Though Bethel Woods, the famed site of the 1969 Woodstock festival, undoubtedly hit a high point last month with commemorative concerts by Ringo Starr and Woodstock alumni Santana and John Fogerty during Anniversary Weekend, the nonprofit cultural arts organization is not resting on its laurels: Rather it's using the momentum of the event to power its calendar of year-long programming into the fall.
Sundays in September will see the return of the Harvest Festival, now in its 21st year. In addition to the bustling marketplace of farmers, food, and craft vendors; family activities; corn and hay mazes; horse and buggy rides; and live music, each weekend will showcase a local featured partner. September 1 will welcome the Rosehaven Alpaca Festival, where guests can not only shop for alpaca-ware, but interact with the animals.

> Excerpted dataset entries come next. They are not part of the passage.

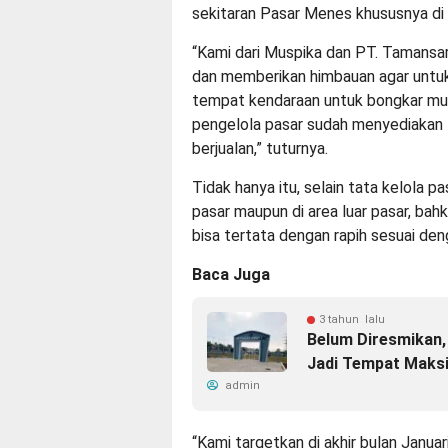
sekitaran Pasar Menes khususnya di
“Kami dari Muspika dan PT. Tamansa
dan memberikan himbauan agar untuk t
tempat kendaraan untuk bongkar mua
pengelola pasar sudah menyediakan 
berjualan,” tuturnya.
Tidak hanya itu, selain tata kelola 
pasar maupun di area luar pasar, ba
bisa tertata dengan rapih sesuai de
Baca Juga
3 tahun lalu
Belum Diresmikan
Jadi Tempat Maks
admin
“Kami targetkan di akhir bulan Januari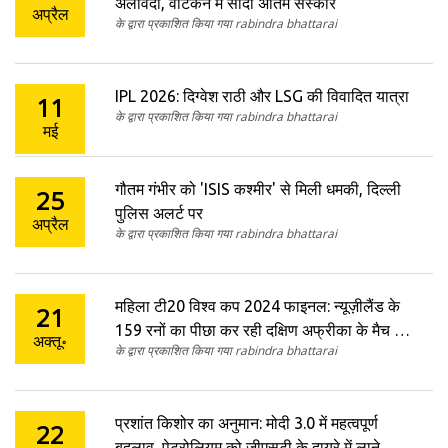
अलविदा, वेटिकन में सादा अंतिम संस्कार
अप्रैल
के द्वारा प्रकाशित किया गया rabindra bhattarai
IPL 2026: दिग्वेश राठी और LSG की विवादित यात्रा
11
के द्वारा प्रकाशित किया गया rabindra bhattarai
मई
गौतम गंभीर को 'ISIS कश्मीर' से मिली धमकी, दिल्ली
25
पुलिस अलर्ट पर
अप्रैल
के द्वारा प्रकाशित किया गया rabindra bhattarai
महिला टी20 विश्व कप 2024 फाइनल: न्यूज़ीलैंड के
21
159 रनों का पीछा कर रही दक्षिण अफ्रीका के मैच का
अक्तू॰
के द्वारा प्रकाशित किया गया rabindra bhattarai
जीवंत वर्णन
प्रशांत किशोर का अनुमान: मोदी 3.0 में महत्वपूर्ण
22
बदलाव, पेट्रोलियम को जीएसटी के दायरे में लाने और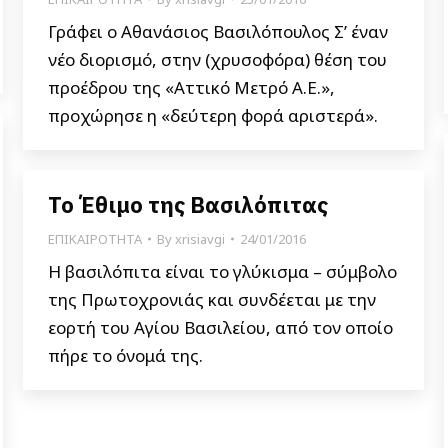
Γράφει ο Αθανάσιος Βασιλόπουλος Σ’ έναν
νέο διορισμό, στην (χρυσοφόρα) θέση του
προέδρου της «Αττικό Μετρό Α.Ε.»,
προχώρησε η «δεύτερη φορά αριστερά».
Το Έθιμο της Βασιλόπιτας
ΕΠΙΚΑΙΡΟΤΗΤΑ
By
xrisiavgi
24/01/2016
H βασιλόπιτα είναι το γλύκισμα – σύμβολο
της Πρωτοχρονιάς και συνδέεται με την
εορτή του Αγίου Βασιλείου, από τον οποίο
πήρε το όνομά της.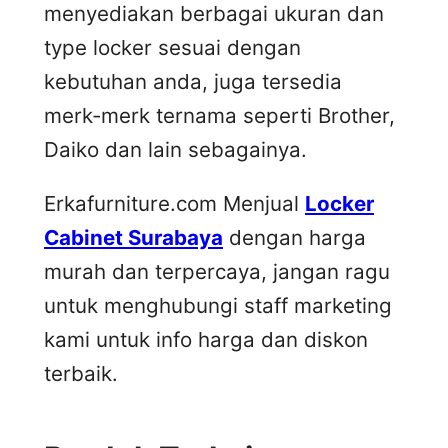
menyediakan berbagai ukuran dan
type locker sesuai dengan
kebutuhan anda, juga tersedia
merk-merk ternama seperti Brother,
Daiko dan lain sebagainya.
Erkafurniture.com Menjual
Locker
Cabinet Surabaya
dengan harga
murah dan terpercaya, jangan ragu
untuk menghubungi staff marketing
kami untuk info harga dan diskon
terbaik.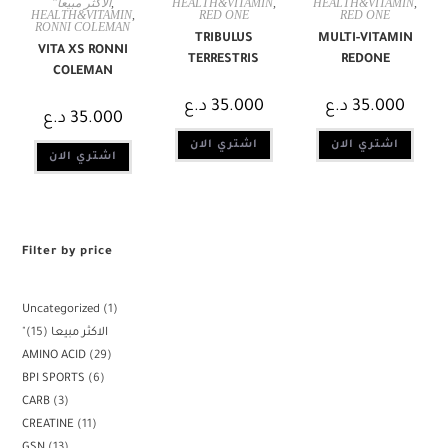
"الاكثر مبيعا
,
HEALTH&VITAMIN
,
HEALTH&VITAMIN
,
HEALTH&VITAMIN
,
RED ONE
RED ONE
RONNI COLEMAN
TRIBULUS
MULTI-VITAMIN
VITA XS RONNI
TERRESTRIS
REDONE
COLEMAN
د.ع
35.000
د.ع
35.000
د.ع
35.000
اشتري الان
اشتري الان
اشتري الان
Filter by price
Uncategorized
1
15
"الاكثر مبيعا
AMINO ACID
29
BPI SPORTS
6
CARB
3
CREATINE
11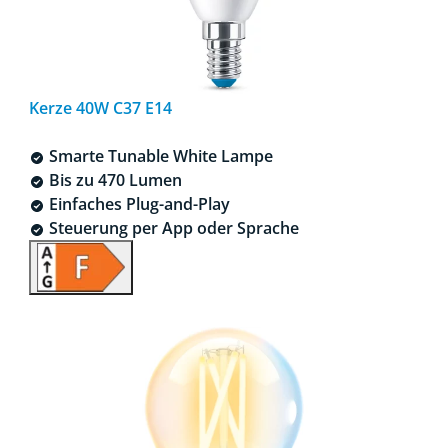
Kerze 40W C37 E14
Smarte Tunable White Lampe
Bis zu 470 Lumen
Einfaches Plug-and-Play
Steuerung per App oder Sprache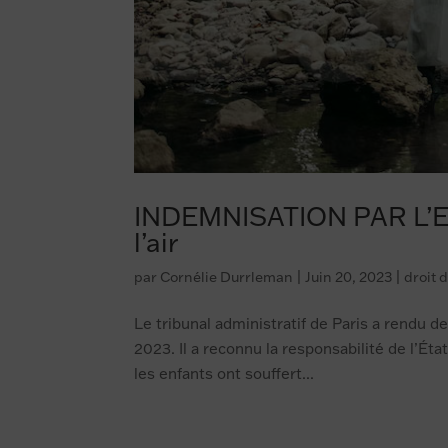
INDEMNISATION PAR L’ETA
l’air
par
Cornélie Durrleman
|
Juin 20, 2023
|
droit 
Le tribunal administratif de Paris a rendu d
2023. Il a reconnu la responsabilité de l’Éta
les enfants ont souffert...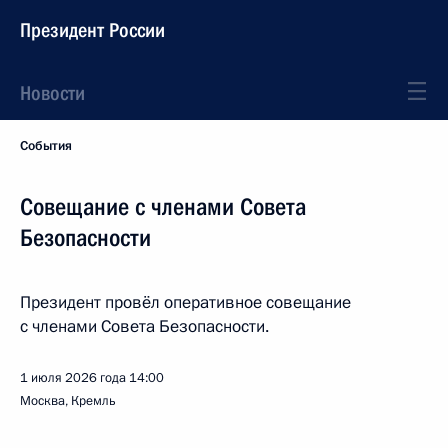
Президент России
Новости
События
Совещание с членами Совета
Безопасности
Президент провёл оперативное совещание
с членами Совета Безопасности.
1 июля 2026 года
14:00
Москва, Кремль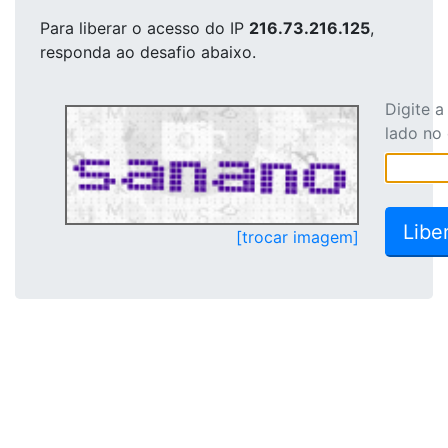
Para liberar o acesso
do IP
216.73.216.125
,
responda ao desafio abaixo.
Digite 
lado no
[trocar imagem]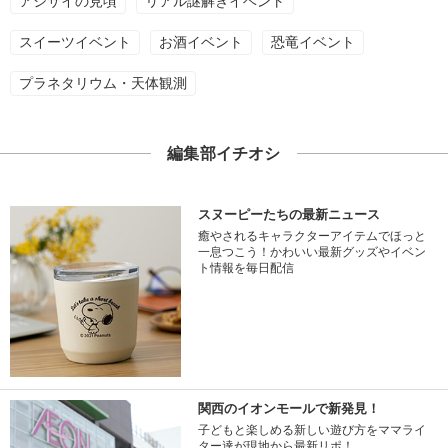
アジサイの見頃
リアル謎解きイベント
スイーツイベント
お酒イベント
恐竜イベント
プラネタリウム・天体観測
編集部イチオシ
スヌーピーたちの最新ニュース
癒やされるキャラクターアイテムでほっと
一息つこう！かわいい最新グッズやイベン
ト情報を毎日配信
関西のイオンモールで新発見！
子どもと楽しめる新しい遊び方をママライ
ター達が現地から最新リポ！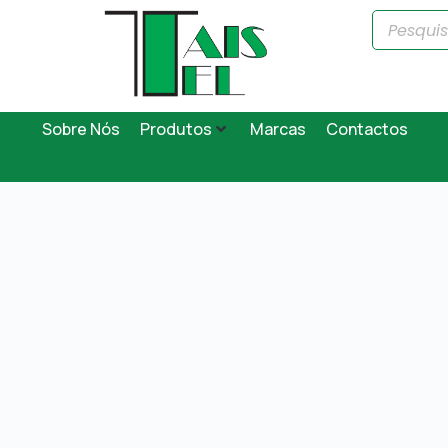
Sobre Nós
Produtos
Marcas
Contactos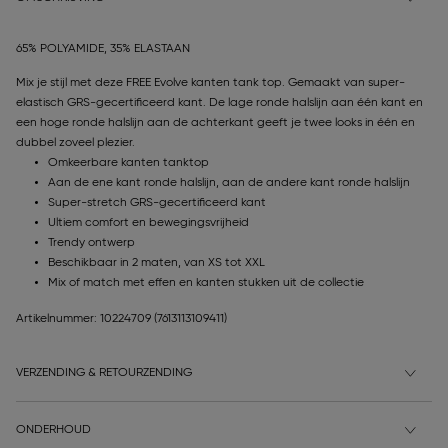
65% POLYAMIDE, 35% ELASTAAN
Mix je stijl met deze FREE Evolve kanten tank top. Gemaakt van super-
elastisch GRS-gecertificeerd kant. De lage ronde halslijn aan één kant en
een hoge ronde halslijn aan de achterkant geeft je twee looks in één en
dubbel zoveel plezier.
Omkeerbare kanten tanktop
Aan de ene kant ronde halslijn, aan de andere kant ronde halslijn
Super-stretch GRS-gecertificeerd kant
Ultiem comfort en bewegingsvrijheid
Trendy ontwerp
Beschikbaar in 2 maten, van XS tot XXL
Mix of match met effen en kanten stukken uit de collectie
Artikelnummer: 10224709
(7613113109411)
VERZENDING & RETOURZENDING
ONDERHOUD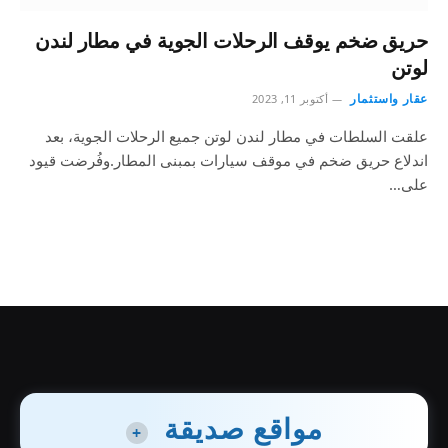
حريق ضخم يوقف الرحلات الجوية في مطار لندن
لوتن
عقار واستثمار
أكتوبر 11, 2023
علقت السلطات في مطار لندن لوتن جميع الرحلات الجوية، بعد
اندلاع حريق ضخم في موقف سيارات بمبنى المطار.وفُرضت قيود
على…
مواقع صديقة
+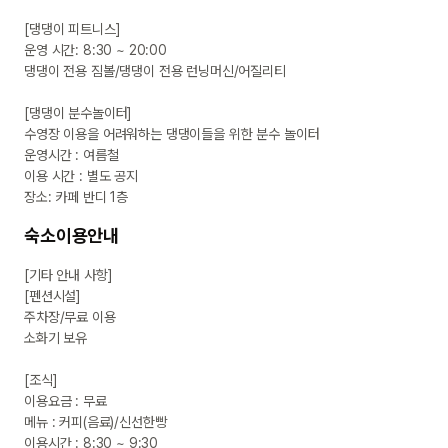
[댕댕이 피트니스]

운영 시간: 8:30 ~ 20:00

댕댕이 전용 짐볼/댕댕이 전용 런닝머신/어질리티

[댕댕이 분수놀이터]

수영장 이용을 어려워하는 댕댕이들을 위한 분수 놀이터

운영시간 : 여름철

이용 시간 : 별도 공지

장소: 카페 반디 1층
숙소이용안내
[기타 안내 사항]

[펜션시설]

주차장/무료 이용

소화기 보유

[조식]

이용요금 : 무료

메뉴 : 커피(음료)/신선한빵

이용시간 : 8:30 ~ 9:30
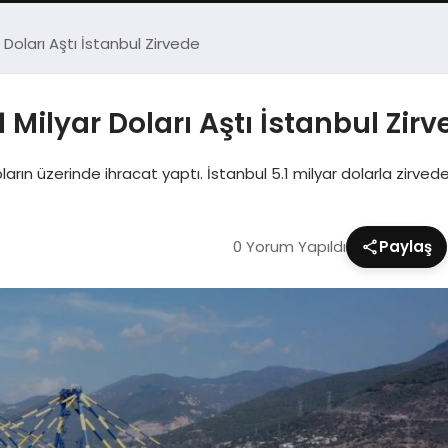
r Doları Aştı İstanbul Zirvede
1 Milyar Doları Aştı İstanbul Zir
doların üzerinde ihracat yaptı. İstanbul 5.1 milyar dolarla zirvede
0 Yorum Yapıldı
Paylaş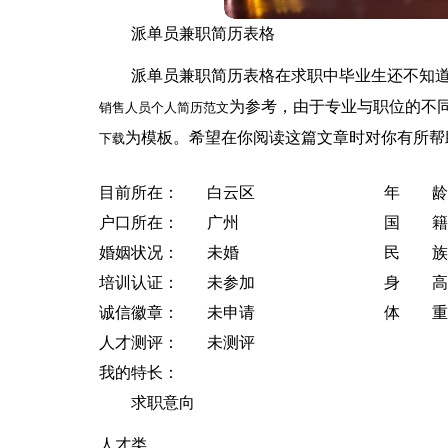
派单员兼职简历表格
派单员兼职简历表格在求职中毕业生还不知
为参考，由于专业与职位的不
销售人员个人简历范文
为模板。希望在你阅读这篇文章时对你有所帮
下载
目前所在：
白云区
年 龄
户口所在：
广州
国 籍
婚姻状况：
未婚
民 族
培训认证：
未参加
身 高
诚信徽章：
未申请
体 重
人才测评：
未测评
我的特长：
求职意向
人才类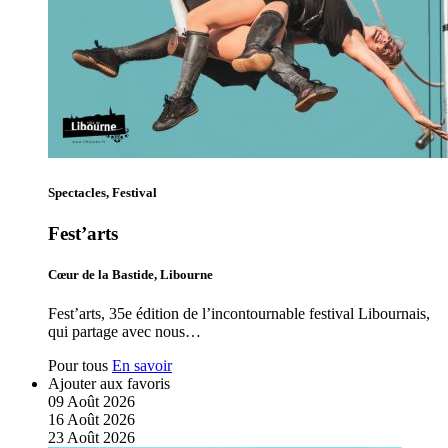
Spectacles, Festival
Fest’arts
Cœur de la Bastide, Libourne
Fest’arts, 35e édition de l’incontournable festival Libournais,
qui partage avec nous…
Pour tous
En savoir
Ajouter aux favoris
09
Août
2026
16
Août
2026
23
Août
2026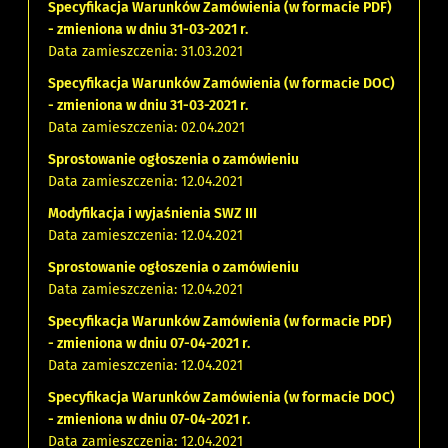
Specyfikacja Warunków Zamówienia (w formacie PDF)
- zmieniona w dniu 31-03-2021 r.
Data zamieszczenia: 31.03.2021
Specyfikacja Warunków Zamówienia (w formacie DOC)
- zmieniona w dniu 31-03-2021 r.
Data zamieszczenia: 02.04.2021
Sprostowanie ogłoszenia o zamówieniu
Data zamieszczenia: 12.04.2021
Modyfikacja i wyjaśnienia SWZ III
Data zamieszczenia: 12.04.2021
Sprostowanie ogłoszenia o zamówieniu
Data zamieszczenia: 12.04.2021
Specyfikacja Warunków Zamówienia (w formacie PDF)
- zmieniona w dniu 07-04-2021 r.
Data zamieszczenia: 12.04.2021
Specyfikacja Warunków Zamówienia (w formacie DOC)
- zmieniona w dniu 07-04-2021 r.
Data zamieszczenia: 12.04.2021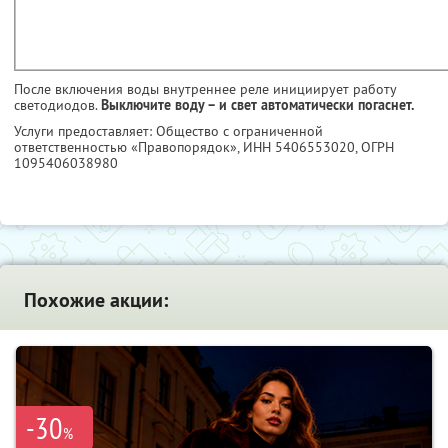
После включения воды внутреннее реле инициирует работу
светодиодов.
Выключите воду – и свет автоматически погаснет.
Услуги предоставляет: Общество с ограниченной
ответственностью «Правопорядок»,
ИНН 5406553020
, ОГРН
1095406038980
Похожие акции:
-30
%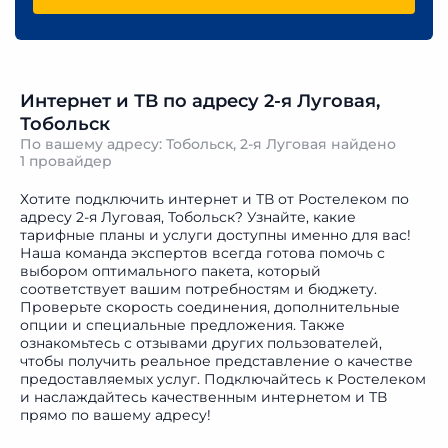
Интернет и ТВ по адресу 2-я Луговая,
Тобольск
По вашему адресу: Тобольск, 2-я Луговая найдено
1 провайдер
Хотите подключить интернет и ТВ от Ростелеком по
адресу 2-я Луговая, Тобольск? Узнайте, какие
тарифные планы и услуги доступны именно для вас!
Наша команда экспертов всегда готова помочь с
выбором оптимального пакета, который
соответствует вашим потребностям и бюджету.
Проверьте скорость соединения, дополнительные
опции и специальные предложения. Также
ознакомьтесь с отзывами других пользователей,
чтобы получить реальное представление о качестве
предоставляемых услуг. Подключайтесь к Ростелеком
и наслаждайтесь качественным интернетом и ТВ
прямо по вашему адресу!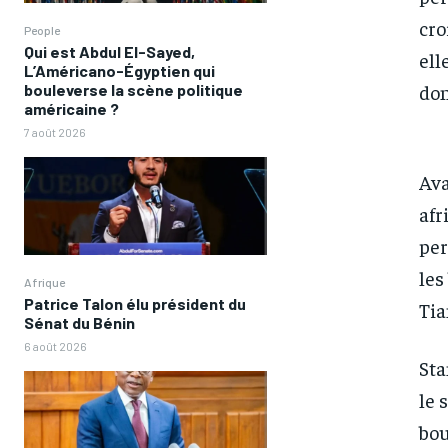
cro
People
Qui est Abdul El-Sayed,
ell
L’Américano-Égyptien qui
don
bouleverse la scène politique
américaine ?
7 août 2026
Ava
afr
per
les
Afrique
Patrice Talon élu président du
Tia
Sénat du Bénin
6 août 2026
FOREVER
FOREVER
Sta
/ forever
/ forever
le 
Sign up with just an email addres
Sign up with just an email addres
bou
get access to this tier instan
get access to this tier instan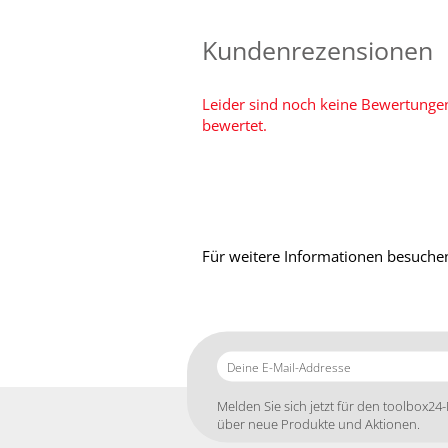
Kundenrezensionen
Leider sind noch keine Bewertungen
bewertet.
Für weitere Informationen besuchen
Deine
E-
Mail-
Melden Sie sich jetzt für den toolbox24-
Addresse
über neue Produkte und Aktionen.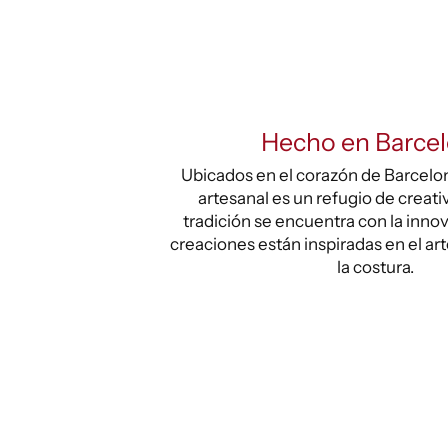
Hecho en Barce
Ubicados en el corazón de Barcelona
artesanal es un refugio de creati
tradición se encuentra con la inno
creaciones están inspiradas en el ar
la costura.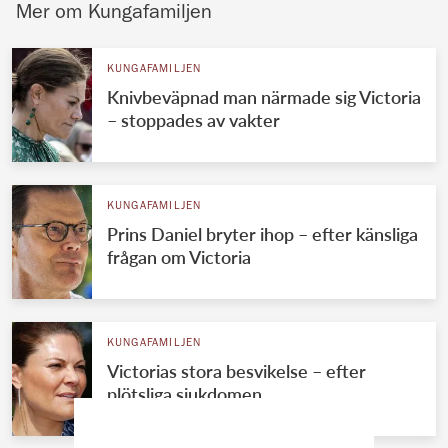
Mer om Kungafamiljen
KUNGAFAMILJEN
Knivbeväpnad man närmade sig Victoria
– stoppades av vakter
KUNGAFAMILJEN
Prins Daniel bryter ihop – efter känsliga
frågan om Victoria
KUNGAFAMILJEN
Victorias stora besvikelse – efter
plötsliga sjukdomen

On September 8, visit the Abandoned Hard Cider Garden, where you can sip samples of local craft cider from the Parksville-based cidery. The Fiber Festival celebrates all things soft and fluffy with wooly products and demonstrations of fiber harvesting on September 15. Next, Bethel Woods welcomes Sullivan 180 to celebrate well-being with activations from local health care agencies. To close out the month, September 29 will see Bethel Woods' first ever pop-up vintage market, featuring a vinyl exchange and record shop plus vintage books, clothing, and antiques.
The 800-acre property has a legacy of craft fairs. During the 1969 Woodstock festival, the Bindy Bazaar was a mystical sylvan marketplace of vendors bridging two major festival areas. Since May, the woodland area has been open to the public. In addition to the contextual annotations along the quarter-mile loop, guests can enjoy "Embracing Bindy: Crocheted Connections," an installation by renowned fiber artist Carol Hummel. Her colorful crocheted shapes infuse the forest with color and light, embodying the bright creativity that a group of enterprising craftspeople brought with them to this spot 50 years ago.